The Pandas documentation states that a hierarchically indexed DataFrame can be partially selected from by passing a partial list of index values. For example if we have a 5-level index, then df.ix['A','B','C','D'] should return a DataFrame with the subset of rows where levels[0,1,2,3] match values ['A','B','C','D'] indexed with by the remaining lowest index level 5. I have found that this only works when partially selecting on the first two levels, anything beyond the first 2 levels requires the user to append a null slice at the end for .ix to work. This becomes cumbersome especially if you do not know exactly how many levels are available in a DataFrame after several processing steps. The same behavior persists regardless if your MultiIndex is int64 or string or mixed types.

It would be best if any partial tuple of index values passed to the .ix method returns a partial selection matching that tuple without requiring users to explicitly append the empty slice for the remaining levels.
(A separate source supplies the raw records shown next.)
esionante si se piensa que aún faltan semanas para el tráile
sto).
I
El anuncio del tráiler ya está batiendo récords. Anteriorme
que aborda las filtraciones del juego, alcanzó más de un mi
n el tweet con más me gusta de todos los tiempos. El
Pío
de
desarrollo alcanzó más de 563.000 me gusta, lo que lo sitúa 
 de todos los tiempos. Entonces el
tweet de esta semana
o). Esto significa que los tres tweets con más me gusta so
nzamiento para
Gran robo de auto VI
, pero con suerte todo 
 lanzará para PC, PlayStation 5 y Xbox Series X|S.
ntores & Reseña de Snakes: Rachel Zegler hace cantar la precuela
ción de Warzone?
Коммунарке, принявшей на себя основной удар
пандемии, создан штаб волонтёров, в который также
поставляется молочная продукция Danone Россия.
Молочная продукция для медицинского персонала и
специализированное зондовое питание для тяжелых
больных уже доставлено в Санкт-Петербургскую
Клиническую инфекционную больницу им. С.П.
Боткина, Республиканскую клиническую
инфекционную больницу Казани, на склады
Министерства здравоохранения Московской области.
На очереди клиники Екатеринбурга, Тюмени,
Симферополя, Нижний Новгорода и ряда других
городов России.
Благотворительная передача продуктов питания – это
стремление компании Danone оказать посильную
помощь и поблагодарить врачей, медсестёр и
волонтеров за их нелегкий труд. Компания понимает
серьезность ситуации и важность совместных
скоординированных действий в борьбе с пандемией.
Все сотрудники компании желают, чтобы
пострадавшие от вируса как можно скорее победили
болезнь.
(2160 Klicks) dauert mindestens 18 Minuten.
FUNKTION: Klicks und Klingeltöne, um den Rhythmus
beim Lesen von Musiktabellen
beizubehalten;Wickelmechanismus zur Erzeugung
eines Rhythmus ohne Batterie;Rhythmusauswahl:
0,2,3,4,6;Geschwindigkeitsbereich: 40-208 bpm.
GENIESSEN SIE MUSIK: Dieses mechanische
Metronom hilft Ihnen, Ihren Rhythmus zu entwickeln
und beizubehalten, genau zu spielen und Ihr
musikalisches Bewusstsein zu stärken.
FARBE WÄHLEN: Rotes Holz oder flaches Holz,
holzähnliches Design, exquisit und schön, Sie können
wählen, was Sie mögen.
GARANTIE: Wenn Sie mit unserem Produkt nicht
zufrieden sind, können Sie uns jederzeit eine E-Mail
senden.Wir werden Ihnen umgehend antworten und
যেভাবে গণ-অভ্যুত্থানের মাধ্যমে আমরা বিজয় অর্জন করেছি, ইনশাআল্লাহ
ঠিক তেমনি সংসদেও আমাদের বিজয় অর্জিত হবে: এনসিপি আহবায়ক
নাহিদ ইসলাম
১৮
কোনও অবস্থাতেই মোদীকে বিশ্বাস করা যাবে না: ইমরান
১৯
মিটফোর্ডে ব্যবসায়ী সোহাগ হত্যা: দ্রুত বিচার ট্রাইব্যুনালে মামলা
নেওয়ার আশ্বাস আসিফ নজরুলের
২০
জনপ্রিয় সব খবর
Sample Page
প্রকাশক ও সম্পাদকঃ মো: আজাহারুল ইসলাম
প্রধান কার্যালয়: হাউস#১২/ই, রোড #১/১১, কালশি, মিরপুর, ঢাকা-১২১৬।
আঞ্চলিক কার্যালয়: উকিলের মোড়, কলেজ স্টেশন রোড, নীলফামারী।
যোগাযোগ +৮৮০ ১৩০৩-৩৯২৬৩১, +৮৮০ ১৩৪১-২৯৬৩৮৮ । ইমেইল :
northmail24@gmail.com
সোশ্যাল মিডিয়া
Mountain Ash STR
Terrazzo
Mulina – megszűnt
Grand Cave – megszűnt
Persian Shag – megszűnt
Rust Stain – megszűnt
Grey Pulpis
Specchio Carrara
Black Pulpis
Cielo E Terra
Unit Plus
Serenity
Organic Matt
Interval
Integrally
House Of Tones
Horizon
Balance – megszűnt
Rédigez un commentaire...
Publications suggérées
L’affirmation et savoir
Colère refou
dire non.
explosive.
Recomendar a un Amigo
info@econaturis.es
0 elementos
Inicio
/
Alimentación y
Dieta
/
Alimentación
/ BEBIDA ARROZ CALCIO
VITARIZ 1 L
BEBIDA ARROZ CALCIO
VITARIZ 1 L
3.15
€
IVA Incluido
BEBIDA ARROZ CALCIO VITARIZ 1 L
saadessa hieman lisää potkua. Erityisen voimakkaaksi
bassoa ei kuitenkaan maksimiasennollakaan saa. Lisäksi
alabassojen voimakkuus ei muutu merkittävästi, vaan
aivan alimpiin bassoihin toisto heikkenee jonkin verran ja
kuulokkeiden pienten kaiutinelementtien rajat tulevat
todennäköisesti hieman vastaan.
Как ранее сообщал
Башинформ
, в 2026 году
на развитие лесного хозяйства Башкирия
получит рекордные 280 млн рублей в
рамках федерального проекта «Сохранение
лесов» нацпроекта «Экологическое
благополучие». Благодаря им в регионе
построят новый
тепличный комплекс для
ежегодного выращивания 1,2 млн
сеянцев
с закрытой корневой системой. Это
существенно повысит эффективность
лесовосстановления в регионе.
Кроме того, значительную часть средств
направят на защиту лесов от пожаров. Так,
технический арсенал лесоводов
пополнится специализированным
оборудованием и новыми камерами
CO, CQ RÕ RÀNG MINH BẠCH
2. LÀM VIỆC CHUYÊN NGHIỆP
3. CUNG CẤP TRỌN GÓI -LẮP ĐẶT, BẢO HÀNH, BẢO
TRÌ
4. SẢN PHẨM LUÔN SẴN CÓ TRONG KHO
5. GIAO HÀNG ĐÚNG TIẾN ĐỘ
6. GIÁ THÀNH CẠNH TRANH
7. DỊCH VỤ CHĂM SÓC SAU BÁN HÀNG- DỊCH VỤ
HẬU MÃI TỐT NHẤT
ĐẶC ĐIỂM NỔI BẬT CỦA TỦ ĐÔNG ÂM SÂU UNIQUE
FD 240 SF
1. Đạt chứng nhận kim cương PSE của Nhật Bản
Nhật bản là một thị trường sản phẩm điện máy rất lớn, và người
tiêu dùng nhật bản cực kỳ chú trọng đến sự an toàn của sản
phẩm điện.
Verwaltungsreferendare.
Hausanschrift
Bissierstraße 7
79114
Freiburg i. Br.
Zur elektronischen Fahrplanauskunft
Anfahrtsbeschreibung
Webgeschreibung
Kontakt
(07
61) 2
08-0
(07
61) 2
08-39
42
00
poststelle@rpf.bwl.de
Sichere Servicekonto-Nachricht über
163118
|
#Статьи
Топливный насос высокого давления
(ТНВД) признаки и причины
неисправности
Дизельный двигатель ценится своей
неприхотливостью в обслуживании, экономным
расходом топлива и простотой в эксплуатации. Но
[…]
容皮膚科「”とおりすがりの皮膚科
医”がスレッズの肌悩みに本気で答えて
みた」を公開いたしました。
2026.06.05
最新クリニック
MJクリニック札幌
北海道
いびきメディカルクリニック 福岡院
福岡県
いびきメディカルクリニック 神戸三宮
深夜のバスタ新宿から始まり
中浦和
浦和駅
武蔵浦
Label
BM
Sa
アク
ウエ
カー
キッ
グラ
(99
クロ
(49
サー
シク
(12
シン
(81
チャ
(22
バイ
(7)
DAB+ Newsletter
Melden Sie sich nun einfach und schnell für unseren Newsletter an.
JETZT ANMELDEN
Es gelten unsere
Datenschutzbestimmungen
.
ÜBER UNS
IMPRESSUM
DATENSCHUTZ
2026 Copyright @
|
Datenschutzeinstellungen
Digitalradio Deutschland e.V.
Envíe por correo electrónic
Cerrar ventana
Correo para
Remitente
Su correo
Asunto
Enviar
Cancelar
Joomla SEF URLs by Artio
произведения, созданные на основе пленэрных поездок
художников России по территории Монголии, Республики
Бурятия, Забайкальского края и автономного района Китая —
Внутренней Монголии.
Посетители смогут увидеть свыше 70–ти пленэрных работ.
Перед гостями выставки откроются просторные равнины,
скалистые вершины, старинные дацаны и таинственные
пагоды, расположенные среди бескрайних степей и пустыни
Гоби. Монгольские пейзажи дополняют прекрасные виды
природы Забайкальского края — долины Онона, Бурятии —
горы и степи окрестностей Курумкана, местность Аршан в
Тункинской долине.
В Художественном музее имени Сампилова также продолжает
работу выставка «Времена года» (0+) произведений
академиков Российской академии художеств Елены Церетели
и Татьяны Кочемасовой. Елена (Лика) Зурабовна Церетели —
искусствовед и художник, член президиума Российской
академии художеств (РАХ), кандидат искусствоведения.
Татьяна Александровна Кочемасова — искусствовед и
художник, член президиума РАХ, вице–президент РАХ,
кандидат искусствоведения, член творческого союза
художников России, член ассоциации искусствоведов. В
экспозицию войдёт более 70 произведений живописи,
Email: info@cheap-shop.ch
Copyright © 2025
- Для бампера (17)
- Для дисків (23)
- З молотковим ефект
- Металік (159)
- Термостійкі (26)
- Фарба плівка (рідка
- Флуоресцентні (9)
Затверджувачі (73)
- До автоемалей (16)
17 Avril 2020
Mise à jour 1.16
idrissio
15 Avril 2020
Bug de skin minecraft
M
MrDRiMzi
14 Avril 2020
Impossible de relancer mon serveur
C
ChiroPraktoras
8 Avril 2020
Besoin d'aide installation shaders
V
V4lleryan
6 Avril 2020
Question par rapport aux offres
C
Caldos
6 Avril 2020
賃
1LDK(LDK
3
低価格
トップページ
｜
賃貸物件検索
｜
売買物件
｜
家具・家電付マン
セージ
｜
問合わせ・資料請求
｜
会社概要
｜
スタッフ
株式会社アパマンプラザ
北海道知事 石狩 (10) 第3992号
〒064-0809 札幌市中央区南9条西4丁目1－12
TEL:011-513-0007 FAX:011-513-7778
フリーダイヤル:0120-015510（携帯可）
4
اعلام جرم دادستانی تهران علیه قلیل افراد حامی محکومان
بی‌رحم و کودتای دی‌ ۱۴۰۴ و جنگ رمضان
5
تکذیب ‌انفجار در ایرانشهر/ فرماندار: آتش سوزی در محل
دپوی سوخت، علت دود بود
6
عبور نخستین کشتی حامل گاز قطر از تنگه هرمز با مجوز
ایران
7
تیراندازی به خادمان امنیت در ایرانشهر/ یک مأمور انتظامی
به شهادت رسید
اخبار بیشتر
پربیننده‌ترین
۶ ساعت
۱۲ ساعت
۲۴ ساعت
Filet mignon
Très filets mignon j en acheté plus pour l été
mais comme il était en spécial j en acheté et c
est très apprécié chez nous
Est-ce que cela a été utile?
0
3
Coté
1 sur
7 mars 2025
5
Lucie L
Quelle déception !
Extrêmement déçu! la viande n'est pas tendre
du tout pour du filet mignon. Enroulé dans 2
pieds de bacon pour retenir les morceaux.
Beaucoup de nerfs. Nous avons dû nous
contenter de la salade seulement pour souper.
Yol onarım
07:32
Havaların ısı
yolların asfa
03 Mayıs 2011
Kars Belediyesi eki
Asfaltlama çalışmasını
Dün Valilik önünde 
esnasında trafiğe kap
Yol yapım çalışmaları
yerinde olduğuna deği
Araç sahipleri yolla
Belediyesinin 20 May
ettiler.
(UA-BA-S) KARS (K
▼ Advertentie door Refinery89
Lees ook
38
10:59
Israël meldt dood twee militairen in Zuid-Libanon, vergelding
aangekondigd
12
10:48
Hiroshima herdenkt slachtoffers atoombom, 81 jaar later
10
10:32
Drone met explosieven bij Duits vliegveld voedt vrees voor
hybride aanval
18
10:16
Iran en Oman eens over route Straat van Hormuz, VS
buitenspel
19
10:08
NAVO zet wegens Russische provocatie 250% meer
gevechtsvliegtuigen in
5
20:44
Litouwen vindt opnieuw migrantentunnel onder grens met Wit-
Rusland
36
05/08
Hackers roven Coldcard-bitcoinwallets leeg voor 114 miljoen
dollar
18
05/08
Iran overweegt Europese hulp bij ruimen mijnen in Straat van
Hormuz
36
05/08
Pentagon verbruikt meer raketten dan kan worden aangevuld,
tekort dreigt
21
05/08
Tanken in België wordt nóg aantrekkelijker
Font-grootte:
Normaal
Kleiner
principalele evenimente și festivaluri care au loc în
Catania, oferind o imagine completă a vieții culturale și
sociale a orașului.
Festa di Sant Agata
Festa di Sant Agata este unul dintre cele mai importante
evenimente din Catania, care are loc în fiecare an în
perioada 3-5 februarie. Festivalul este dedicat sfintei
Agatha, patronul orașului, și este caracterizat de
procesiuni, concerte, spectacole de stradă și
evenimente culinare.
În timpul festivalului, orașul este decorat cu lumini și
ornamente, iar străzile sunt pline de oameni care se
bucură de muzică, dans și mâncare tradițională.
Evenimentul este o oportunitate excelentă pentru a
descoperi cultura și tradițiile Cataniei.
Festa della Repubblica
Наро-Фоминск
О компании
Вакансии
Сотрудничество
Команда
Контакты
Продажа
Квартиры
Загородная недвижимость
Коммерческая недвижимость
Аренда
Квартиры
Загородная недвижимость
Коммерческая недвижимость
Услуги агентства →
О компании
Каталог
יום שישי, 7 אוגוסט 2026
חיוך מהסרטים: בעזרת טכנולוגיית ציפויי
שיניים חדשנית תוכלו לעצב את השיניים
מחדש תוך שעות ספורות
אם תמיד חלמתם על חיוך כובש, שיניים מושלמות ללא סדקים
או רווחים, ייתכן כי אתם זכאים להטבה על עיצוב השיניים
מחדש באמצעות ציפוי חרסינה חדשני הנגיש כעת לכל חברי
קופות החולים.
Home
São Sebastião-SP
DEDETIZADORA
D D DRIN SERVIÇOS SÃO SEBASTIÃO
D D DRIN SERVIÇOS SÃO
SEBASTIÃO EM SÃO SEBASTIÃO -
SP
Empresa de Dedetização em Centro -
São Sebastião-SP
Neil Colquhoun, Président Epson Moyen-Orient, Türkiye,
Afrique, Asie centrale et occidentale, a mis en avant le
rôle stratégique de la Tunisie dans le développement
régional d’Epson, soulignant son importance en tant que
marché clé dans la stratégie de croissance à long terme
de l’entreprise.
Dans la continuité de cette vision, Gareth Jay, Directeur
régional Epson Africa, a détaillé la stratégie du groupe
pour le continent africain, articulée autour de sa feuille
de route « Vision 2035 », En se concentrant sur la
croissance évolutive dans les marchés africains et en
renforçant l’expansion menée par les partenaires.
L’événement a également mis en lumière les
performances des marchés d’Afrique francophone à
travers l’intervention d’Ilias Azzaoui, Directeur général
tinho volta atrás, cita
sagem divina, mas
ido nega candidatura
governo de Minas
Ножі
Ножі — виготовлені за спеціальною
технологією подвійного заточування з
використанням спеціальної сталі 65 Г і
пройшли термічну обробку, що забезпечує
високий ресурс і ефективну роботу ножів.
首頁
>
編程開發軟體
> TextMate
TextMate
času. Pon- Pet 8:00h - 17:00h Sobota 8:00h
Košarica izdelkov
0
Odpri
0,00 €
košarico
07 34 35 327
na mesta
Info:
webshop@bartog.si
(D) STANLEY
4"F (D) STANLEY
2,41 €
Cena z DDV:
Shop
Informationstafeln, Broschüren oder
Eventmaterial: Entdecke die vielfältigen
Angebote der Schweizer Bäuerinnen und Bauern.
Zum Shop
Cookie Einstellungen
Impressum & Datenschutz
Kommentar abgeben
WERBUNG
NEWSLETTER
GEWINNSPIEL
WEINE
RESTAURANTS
Let me know if this is how the .ix method is intended to work. It might be a simple fix of by checking if the tuple length == # levels and if not appending the empty slice within the .ix method.

Example Showing the Issue:

Take an example data set with 5 index levels, group by the first 4 levels and count the group sizes. Select the group with the largest size.

Results: (Clean Code Pasted Below IPython Output)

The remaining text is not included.